| HN Mirror

Y	Hacker News new \| ask \| show \| jobs

by pjdesno 1252 days ago

Nowadays ext4 has dir_index enabled by default, so it uses hashed B-trees for its directories.

Ric Wheeler posted this nearly a decade and a half ago: "Strangely enough, I have been testing ext4 and stopped filling it at a bit over 1 billion 20KB files on Monday (with 60TB of storage)." and goes on to describe some performance numbers - which would be a lot better on modern hardware. https://listman.redhat.com/archives/ext3-users/2009-Septembe... There's a talk about it, as well: https://lwn.net/Articles/400629/

Unfortunately it seems like a lot of applications (unfortunately including ls) default to rather inefficient ways of enumerating files in a directory.

5 comments

aftbit 1252 days ago

Thanks for sharing those articles. I found some of the specifics of price and size amusing in retrospect.

> With regard to solid-state storage, Ric noted only that 1Tb still costs a good $1000. So rotating media is likely to be with us for a while.

Here in 2023, 1 TB fast flash costs ~$50-100.

> What if you wanted to put together a 100Tb array on your own? They did it at Red Hat; the system involved four expansion shelves holding 64 2Tb drives. It cost over $30,000, and was, Ric said, a generally bad idea.

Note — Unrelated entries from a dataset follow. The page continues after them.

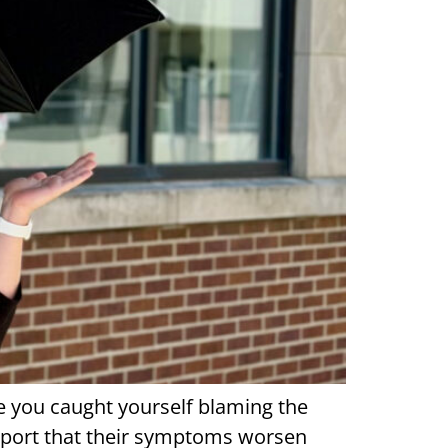
ve you caught yourself blaming the
 report that their symptoms worsen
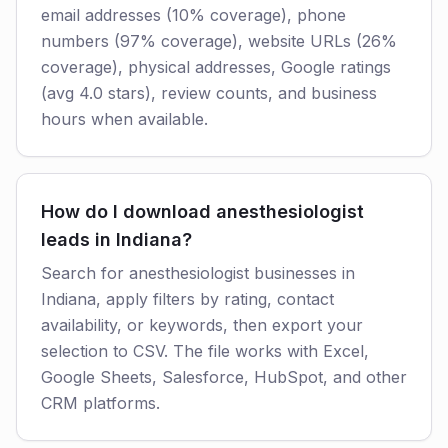
email addresses (10% coverage), phone
numbers (97% coverage), website URLs (26%
coverage), physical addresses, Google ratings
(avg 4.0 stars), review counts, and business
hours when available.
How do I download anesthesiologist
leads in Indiana?
Search for anesthesiologist businesses in
Indiana, apply filters by rating, contact
availability, or keywords, then export your
selection to CSV. The file works with Excel,
Google Sheets, Salesforce, HubSpot, and other
CRM platforms.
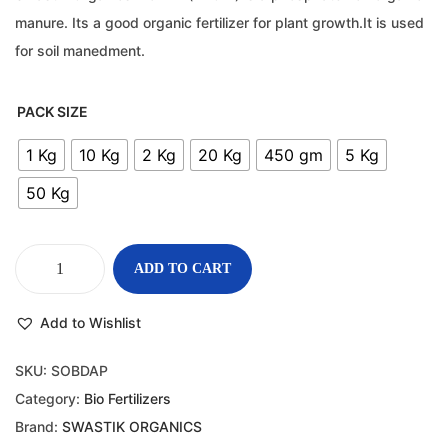
manure. Its a good organic fertilizer for plant growth.It is used
for soil manedment.
PACK SIZE
1 Kg
10 Kg
2 Kg
20 Kg
450 gm
5 Kg
50 Kg
ADD TO CART
Add to Wishlist
SKU:
SOBDAP
Category:
Bio Fertilizers
Brand:
SWASTIK ORGANICS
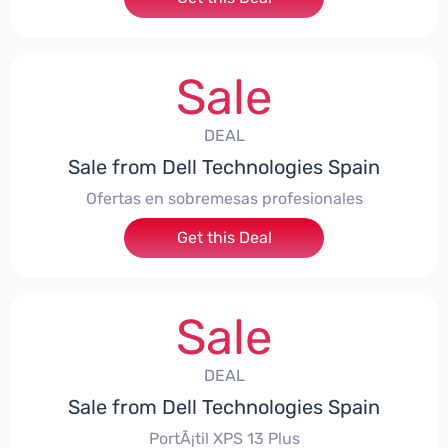
Sale
DEAL
Sale from Dell Technologies Spain
Ofertas en sobremesas profesionales
Get this Deal
Sale
DEAL
Sale from Dell Technologies Spain
PortÃ¡til XPS 13 Plus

Anybody wanting a big storage array will be well advised to just go out and buy one.

Nowadays, you can get 16 TB spinning rust disks for ~$15/TB, so a 96 TB array (without redundancy) would take 6 disks and cost $1500. If you wanted to use mirrors for speed and simple redundancy, you could build a full NAS that fits in 2U with a flash cache in front of 12 x 16 TB disks for well under $5000.

link

cduzz 1252 days ago

Yeah, directories with a gazillion files tend to work okay if you already know the name of the file you're working with. ls has a -f flag which turns of sorting and turns off looking at the inode of the underlying files (is it a directory or a socket? ls needs to know to set the right color).

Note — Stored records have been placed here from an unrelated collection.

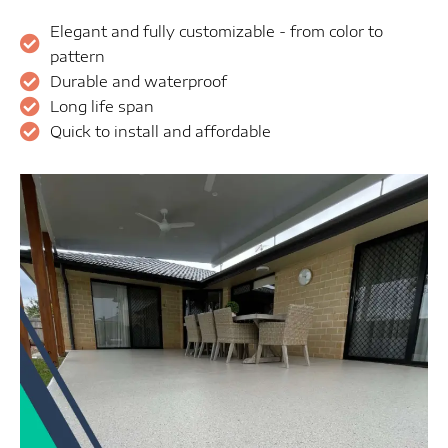
Elegant and fully customizable - from color to
pattern
Durable and waterproof
Long life span
Quick to install and affordable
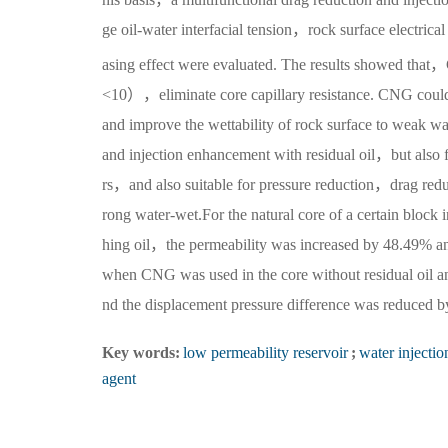
ge oil-water interfacial tension，rock surface electrica
asing effect were evaluated. The results showed that，
<10），eliminate core capillary resistance. CNG could a
and improve the wettability of rock surface to weak w
and injection enhancement with residual oil，but also f
rs，and also suitable for pressure reduction，drag reduc
rong water-wet.For the natural core of a certain bloc
hing oil，the permeability was increased by 48.49% a
when CNG was used in the core without residual oil a
nd the displacement pressure difference was reduced 
Key words:
low permeability reservoir
;
water injectio
agent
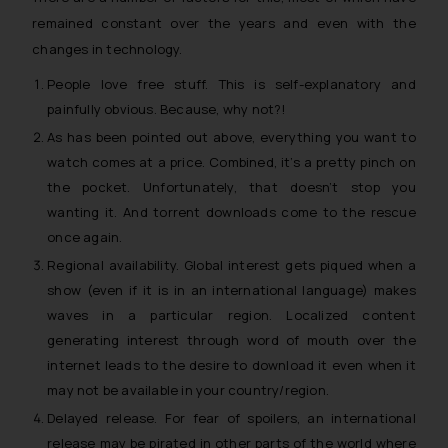
remained constant over the years and even with the
changes in technology.
People love free stuff. This is self-explanatory and
painfully obvious. Because, why not?!
As has been pointed out above, everything you want to
watch comes at a price. Combined, it’s a pretty pinch on
the pocket. Unfortunately, that doesn’t stop you
wanting it. And torrent downloads come to the rescue
once again.
Regional availability. Global interest gets piqued when a
show (even if it is in an international language) makes
waves in a particular region. Localized content
generating interest through word of mouth over the
internet leads to the desire to download it even when it
may not be available in your country/region.
Delayed release. For fear of spoilers, an international
release may be pirated in other parts of the world where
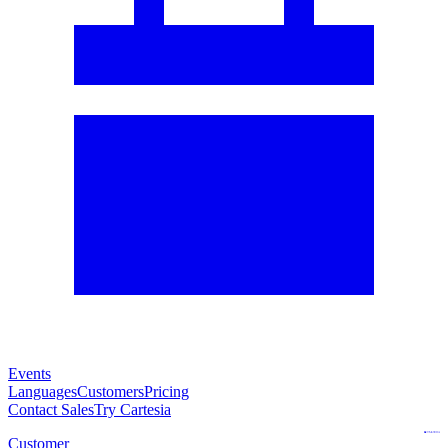
Events
Languages
Customers
Pricing
Contact Sales
Try Cartesia
Customer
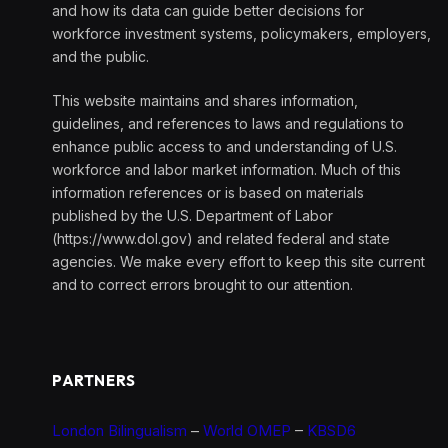
and how its data can guide better decisions for
workforce investment systems, policymakers, employers,
and the public.
This website maintains and shares information,
guidelines, and references to laws and regulations to
enhance public access to and understanding of U.S.
workforce and labor market information. Much of this
information references or is based on materials
published by the U.S. Department of Labor
(https://www.dol.gov) and related federal and state
agencies. We make every effort to keep this site current
and to correct errors brought to our attention.
PARTNERS
London Bilingualism
–
World OMEP
–
KBSD6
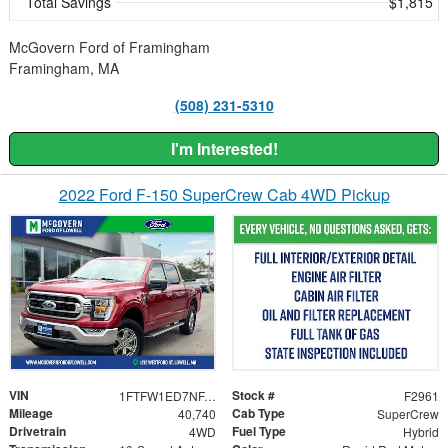
Total Savings
$1,815
McGovern Ford of Framingham
Framingham, MA
(508) 231-5310
I'm Interested!
2022 Ford F-150 SuperCrew Cab 4WD Pickup
VIN
Stock #
1FTFW1ED7NFA91377
F2961
Mileage
Cab Type
40,740
SuperCrew
Drivetrain
Fuel Type
4WD
Hybrid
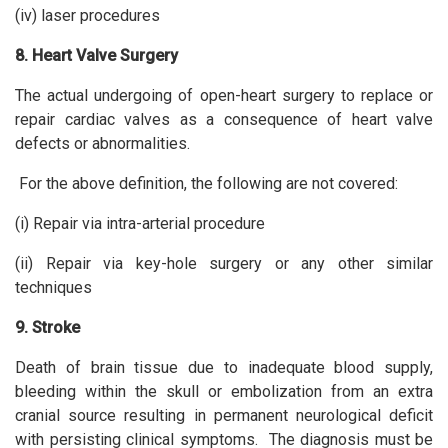
(iv) laser procedures
8. Heart Valve Surgery
The actual undergoing of open-heart surgery to replace or
repair cardiac valves as a consequence of heart valve
defects or abnormalities.
For the above definition, the following are not covered:
(i) Repair via intra-arterial procedure
(ii) Repair via key-hole surgery or any other similar
techniques
9. Stroke
Death of brain tissue due to inadequate blood supply,
bleeding within the skull or embolization from an extra
cranial source resulting in permanent neurological deficit
with persisting clinical symptoms. The diagnosis must be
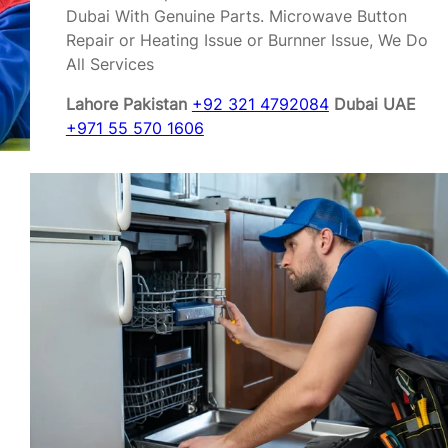
Dubai With Genuine Parts. Microwave Button
Repair or Heating Issue or Burnner Issue, We Do
All Services
Lahore Pakistan
+92 321 4792084
Dubai UAE
+971 55 570 1606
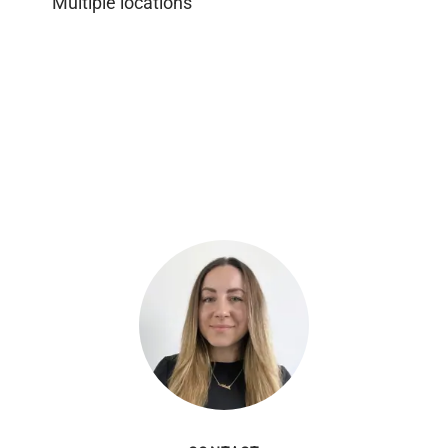
Multiple locations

The there's also fun to be had when you start deleting those things. I've lost count of the number of times people are surprised that a delete is as expensive as a create or other io operation.

link

sliken 1252 days ago

Sure, that helps, for looking up a single file. Doesn't however help with ls or du. Even things like what are the 10 biggest files in this directory are painful.

I've seen numerous efforts (Microsoft and BeOS spring to mind) to replace the filesystem with a database. Not aware of any big successes though.

link

lamontcg 1252 days ago

The bigger problem is backing things up.

The old image level 3 servers at Amazon were just image files layed down in a filesystem (hashed, with a directory heirarchy so that massive numbers of files per directory were not the issue). The problem that it reached was that you couldn't ever take one of them offline and you couldn't stream off of one of the block devices, so you were stuck enumerating through all the files. Those were something like 32kB average filesystem (or possibly slightly smaller). And that was on spinning rust with something like a 4ms seek time between files, and the end result was something like a couple months to go through the whole filesystem.

This is why the GoogleFS paper uses chunk sizes of something like 64MB so that data can be efficiently streamed.

link

lamontcg 1250 days ago

*32kB average filesize

link

ak217 1252 days ago

ext4 still has an inode storage quota that is a fixed fraction of the total space available, so for small files, you will run out of inode space before you run out of block storage space. This alone makes xfs (which dynamically allocates inode storage) more reliable in these scenarios.

link

sidpatil 1252 days ago

> ext4 still has an inode storage quota that is a fixed fraction of the total space available, so for small files, you will run out of inode space before you run out of block storage space.

This would explain why Web hosting providers often include inode limits in their terms of service.

link

ilaksh 1252 days ago

Maybe use exa?

link